US EPA’s Partnership for “Application of Life-Cycle Assessment to Nanoscale Technology: Lithium-ion Batteries for Electric Vehicles” webspace describes the project and the report,

The partnership conducted a screening-level life-cycle assessment (LCA) of currently manufactured lithium-ion (Li-ion) battery technologies for electric vehicles, and a next generation battery component (anode) that uses single-walled carbon nanotube (SWCNT) technology.

A quantitative environmental LCA of Li-ion batteries was conducted using primary data from both battery manufacturers and recyclers–and the nanotechnology anode currently being researched for next-generation batteries.

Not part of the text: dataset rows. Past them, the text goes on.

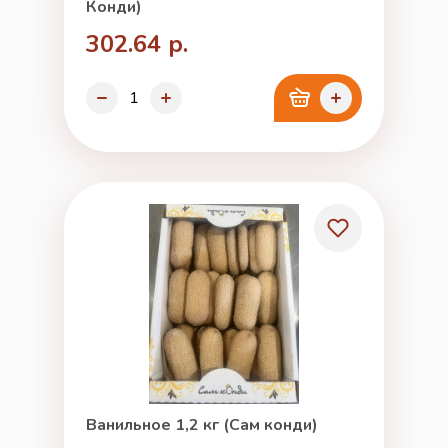
Конди)
302.64 р.
Ванильное 1,2 кг (Сам конди)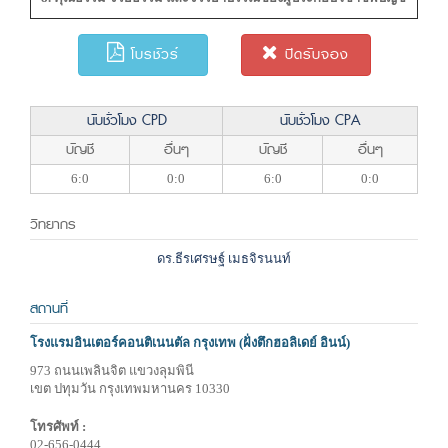
โบรชัวร์
ปิดรับจอง
นับชั่วโมง CPD
นับชั่วโมง CPA
บัญชี
อื่นๆ
บัญชี
อื่นๆ
6:0
0:0
6:0
0:0
วิทยากร
ดร.ธีรเศรษฐ์ เมธจิรนนท์
สถานที่
โรงแรมอินเตอร์คอนติเนนตัล กรุงเทพ (ฝั่งตึกฮอลิเดย์ อินน์)
973 ถนนเพลินจิต แขวงลุมพินี
เขต ปทุมวัน กรุงเทพมหานคร 10330
โทรศัพท์ :
02-656-0444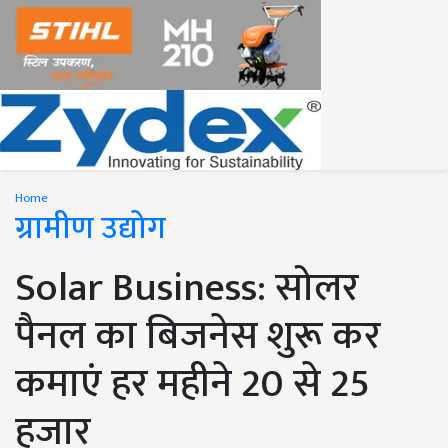
Home
ग्रामीण उद्योग
Solar Business: सोलर
पैनल का बिजनेस शुरू कर
कमाएं हर महीने 20 से 25
हजार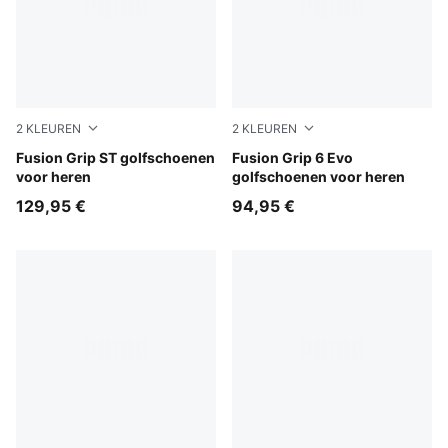
2
KLEUREN
2
KLEUREN
PUMA Black-PUMA Silver
Fusion Grip ST golfschoenen
PUMA Black-PUMA Silver
Fusion Grip 6 Evo
voor heren
golfschoenen voor heren
129,95 €
94,95 €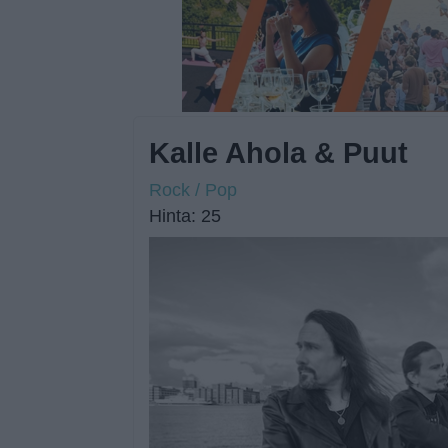
Kalle Ahola & Puut
Rock / Pop
Hinta: 25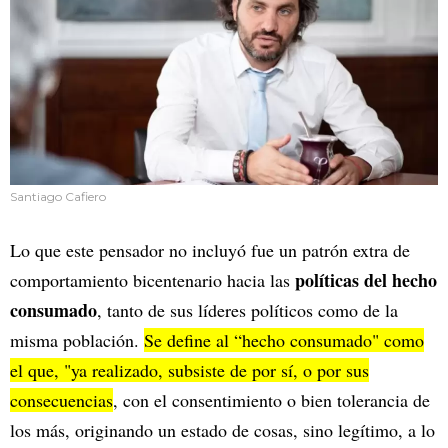
Santiago Cafiero
Lo que este pensador no incluyó fue un patrón extra de
políticas del hecho
comportamiento bicentenario hacia las
consumado
, tanto de sus líderes políticos como de la
misma población.
Se define al “hecho consumado" como
el que, "ya realizado, subsiste de por sí, o por sus
consecuencias
, con el consentimiento o bien tolerancia de
los más, originando un estado de cosas, sino legítimo, a lo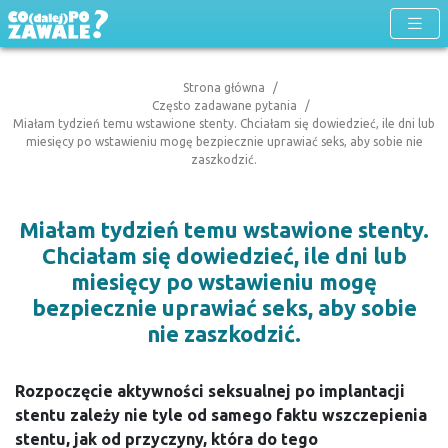
Strona główna
Często zadawane pytania
Miałam tydzień temu wstawione stenty. Chciałam się dowiedzieć, ile dni lub
miesięcy po wstawieniu mogę bezpiecznie uprawiać seks, aby sobie nie
zaszkodzić.
Miałam tydzień temu wstawione stenty.
Chciałam się dowiedzieć, ile dni lub
miesięcy po wstawieniu mogę
bezpiecznie uprawiać seks, aby sobie
nie zaszkodzić.
Rozpoczęcie aktywności seksualnej po implantacji
stentu zależy nie tyle od samego faktu wszczepienia
stentu, jak od przyczyny, która do tego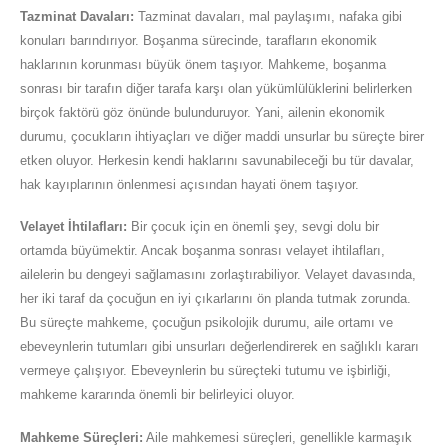
Tazminat Davaları:
Tazminat davaları, mal paylaşımı, nafaka gibi
konuları barındırıyor. Boşanma sürecinde, tarafların ekonomik
haklarının korunması büyük önem taşıyor. Mahkeme, boşanma
sonrası bir tarafın diğer tarafa karşı olan yükümlülüklerini belirlerken
birçok faktörü göz önünde bulunduruyor. Yani, ailenin ekonomik
durumu, çocukların ihtiyaçları ve diğer maddi unsurlar bu süreçte birer
etken oluyor. Herkesin kendi haklarını savunabileceği bu tür davalar,
hak kayıplarının önlenmesi açısından hayati önem taşıyor.
Velayet İhtilafları:
Bir çocuk için en önemli şey, sevgi dolu bir
ortamda büyümektir. Ancak boşanma sonrası velayet ihtilafları,
ailelerin bu dengeyi sağlamasını zorlaştırabiliyor. Velayet davasında,
her iki taraf da çocuğun en iyi çıkarlarını ön planda tutmak zorunda.
Bu süreçte mahkeme, çocuğun psikolojik durumu, aile ortamı ve
ebeveynlerin tutumları gibi unsurları değerlendirerek en sağlıklı kararı
vermeye çalışıyor. Ebeveynlerin bu süreçteki tutumu ve işbirliği,
mahkeme kararında önemli bir belirleyici oluyor.
Mahkeme Süreçleri:
Aile mahkemesi süreçleri, genellikle karmaşık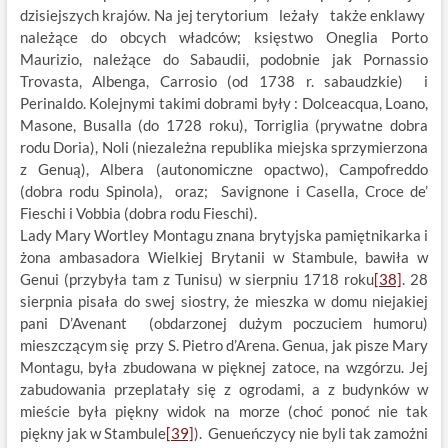
dzisiejszych krajów. Na jej terytorium leżały także enklawy
należące do obcych władców; księstwo Oneglia Porto
Maurizio, należące do Sabaudii, podobnie jak Pornassio
Trovasta, Albenga, Carrosio (od 1738 r. sabaudzkie) i
Perinaldo. Kolejnymi takimi dobrami były : Dolceacqua, Loano,
Masone, Busalla (do 1728 roku), Torriglia (prywatne dobra
rodu Doria), Noli (niezależna republika miejska sprzymierzona
z Genuą), Albera (autonomiczne opactwo), Campofreddo
(dobra rodu Spinola), oraz; Savignone i Casella, Croce de’
Fieschi i Vobbia (dobra rodu Fieschi).
Lady Mary Wortley Montagu znana brytyjska pamiętnikarka i
żona ambasadora Wielkiej Brytanii w Stambule, bawiła w
Genui (przybyła tam z Tunisu) w sierpniu 1718 roku
[38]
. 28
sierpnia pisała do swej siostry, że mieszka w domu niejakiej
pani D’Avenant (obdarzonej dużym poczuciem humoru)
mieszczącym się przy S. Pietro d’Arena. Genua, jak pisze Mary
Montagu, była zbudowana w pięknej zatoce, na wzgórzu. Jej
zabudowania przeplatały się z ogrodami, a z budynków w
mieście była piękny widok na morze (choć ponoć nie tak
piękny jak w Stambule
[39]
). Genueńczycy nie byli tak zamożni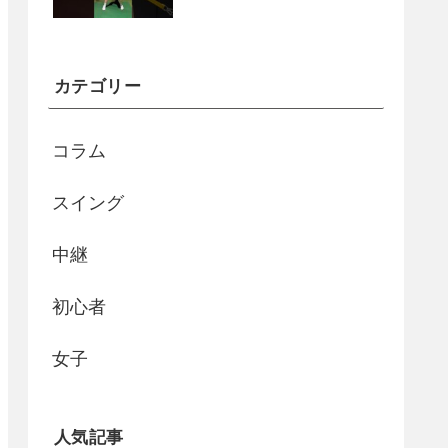
カテゴリー
コラム
スイング
中継
初心者
女子
人気記事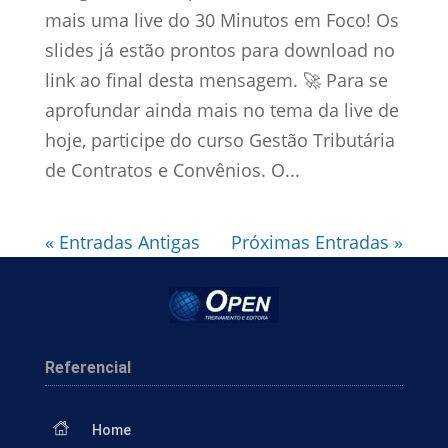
mais uma live do 30 Minutos em Foco! Os
slides já estão prontos para download no
link ao final desta mensagem. 🚀 Para se
aprofundar ainda mais no tema da live de
hoje, participe do curso Gestão Tributária
de Contratos e Convênios. O...
« Entradas Antigas
Próximas Entradas »
Referencial
Home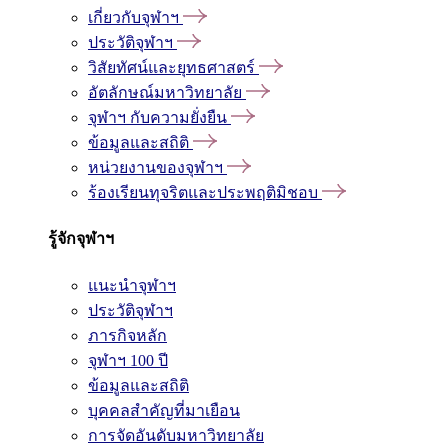
เกี่ยวกับจุฬาฯ
ประวัติจุฬาฯ
วิสัยทัศน์และยุทธศาสตร์
อัตลักษณ์มหาวิทยาลัย
จุฬาฯ กับความยั่งยืน
ข้อมูลและสถิติ
หน่วยงานของจุฬาฯ
ร้องเรียนทุจริตและประพฤติมิชอบ
รู้จักจุฬาฯ
แนะนำจุฬาฯ
ประวัติจุฬาฯ
ภารกิจหลัก
จุฬาฯ 100 ปี
ข้อมูลและสถิติ
บุคคลสำคัญที่มาเยือน
การจัดอันดับมหาวิทยาลัย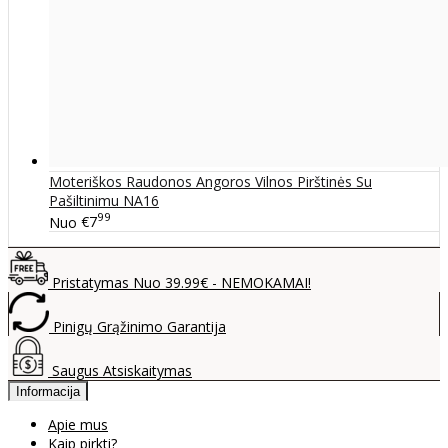
Moteriškos Raudonos Angoros Vilnos Pirštinės Su
Pašiltinimu NA16
99
Nuo
€7
Pristatymas Nuo 39.99€ - NEMOKAMAI!
Pinigų Grąžinimo Garantija
Saugus Atsiskaitymas
Informacija
Apie mus
Kaip pirkti?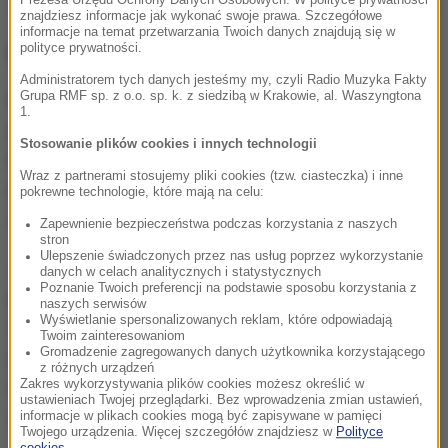
Prezesa Urzędu Ochrony Danych Osobowych. W polityce prywatności
znajdziesz informacje jak wykonać swoje prawa. Szczegółowe
informacje na temat przetwarzania Twoich danych znajdują się w
Co ustalono?
polityce prywatności.
Administratorem tych danych jesteśmy my, czyli Radio Muzyka Fakty
Grupa RMF sp. z o.o. sp. k. z siedzibą w Krakowie, al. Waszyngtona
W śledztwie przesłuchano w Polsce i poza
1.
granicami ponad 140 osób.
Śledczy już od
Stosowanie plików cookies i innych technologii
kilkunastu miesięcy znają tożsamość mężczyzny,
Wraz z partnerami stosujemy pliki cookies (tzw. ciasteczka) i inne
który miał śmiertelnie
ranić młodego żołnierza
. To
pokrewne technologie, które mają na celu:
obywatel jednego z krajów północnej Afryki.
Zapewnienie bezpieczeństwa podczas korzystania z naszych
stron
Ulepszenie świadczonych przez nas usług poprzez wykorzystanie
Już w lipcu ub. roku sporządzono postanowienie o
danych w celach analitycznych i statystycznych
Poznanie Twoich preferencji na podstawie sposobu korzystania z
przedstawieniu mu zarzutów. Sąd zastosował
naszych serwisów
Wyświetlanie spersonalizowanych reklam, które odpowiadają
areszt, rozpoczęły się poszukiwania listem
Twoim zainteresowaniom
Gromadzenie zagregowanych danych użytkownika korzystającego
gończym, a także Europejskim Nakazem
z różnych urządzeń
Aresztowania. Prowadzący śledztwo ustalili też, że
Zakres wykorzystywania plików cookies możesz określić w
ustawieniach Twojej przeglądarki. Bez wprowadzenia zmian ustawień,
sprawca przebywa na Białorusi.
informacje w plikach cookies mogą być zapisywane w pamięci
Twojego urządzenia. Więcej szczegółów znajdziesz w
Polityce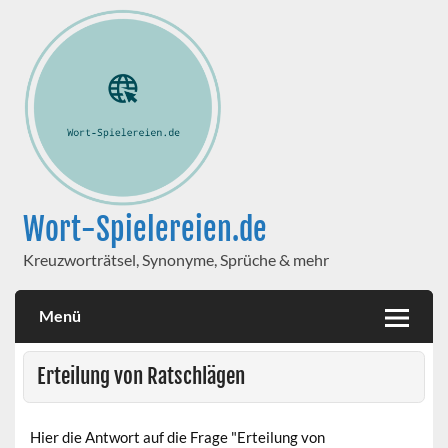
Wort-Spielereien.de
Kreuzworträtsel, Synonyme, Sprüche & mehr
Menü
Erteilung von Ratschlägen
Hier die Antwort auf die Frage "Erteilung von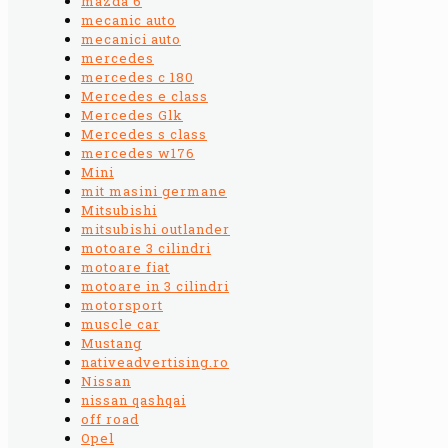
mazda 6
mecanic auto
mecanici auto
mercedes
mercedes c 180
Mercedes e class
Mercedes Glk
Mercedes s class
mercedes w176
Mini
mit masini germane
Mitsubishi
mitsubishi outlander
motoare 3 cilindri
motoare fiat
motoare in 3 cilindri
motorsport
muscle car
Mustang
nativeadvertising.ro
Nissan
nissan qashqai
off road
Opel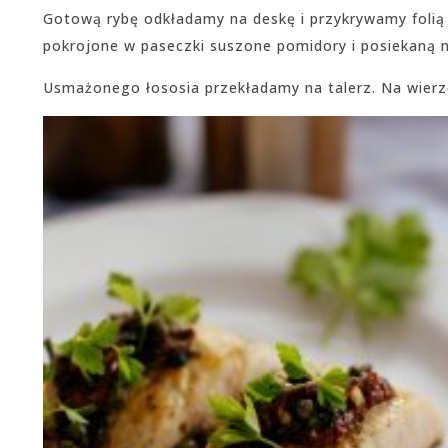
Gotową rybę odkładamy na deskę i przykrywamy folią 
pokrojone w paseczki suszone pomidory i posiekaną na
Usmażonego łososia przekładamy na talerz. Na wierz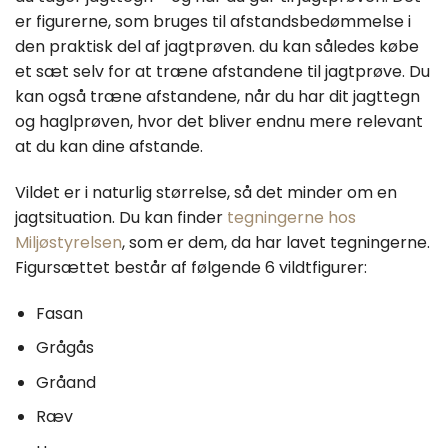
er figurerne, som bruges til afstandsbedømmelse i
den praktisk del af jagtprøven. du kan således købe
et sæt selv for at træne afstandene til jagtprøve. Du
kan også træne afstandene, når du har dit jagttegn
og haglprøven, hvor det bliver endnu mere relevant
at du kan dine afstande.
Vildet er i naturlig størrelse, så det minder om en
jagtsituation. Du kan finder
tegningerne hos
Miljøstyrelsen
, som er dem, da har lavet tegningerne.
Figursættet består af følgende 6 vildtfigurer:
Fasan
Grågås
Gråand
Ræv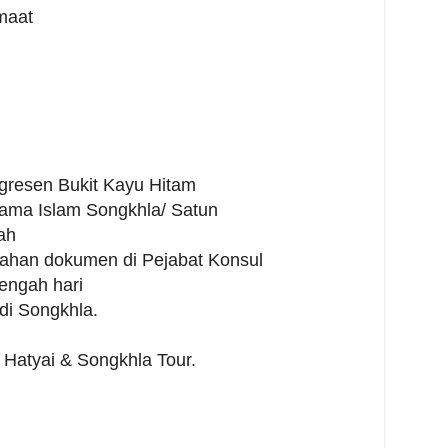
maat
migresen Bukit Kayu Hitam
Agama Islam Songkhla/ Satun
ah
sahan dokumen di Pejabat Konsul
engah hari
 di Songkhla.
. Hatyai & Songkhla Tour.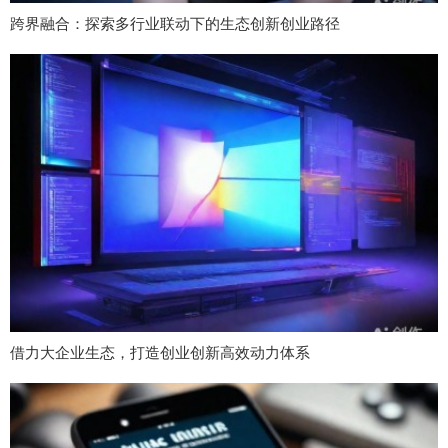
跨界融合：探索多行业联动下的生态创新创业路径
借力大企业生态，打造创业创新高效动力体系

This type of study had not been previously conducted, and was needed to help grow the advanced-vehicle battery industry in a more environmentally responsible and efficient way. The LCA results are expected to mitigate current and future impacts and risks by helping battery manufacturers and suppliers identify which materials and processes are likely to pose the greatest impacts or potential risks to public health or the environment throughout the life cycle of their products. The study identifies opportunities for environmental improvement, and can inform design changes that will result in the use of less toxic materials and reduced overall environmental impacts, and increased energy efficiency.

The opportunities for improving the environmental profile of Li-ion batteries for plug-in and electric vehicles identified in the draft LCA study have the potential to drive a significant reduction of potential environmental impacts and risks, given that advanced batteries are an emerging and growing technology.

The study also demonstrates how the life-cycle impacts of an emerging technology and novel application of nanomaterials (i.e., the SWCNT anode) can be assessed before the technology is mature, and provides a benchmark for future life-cycle assessments of this technology.

For anyone who’s interested the final report (all 126 pp) of the LCA is available here.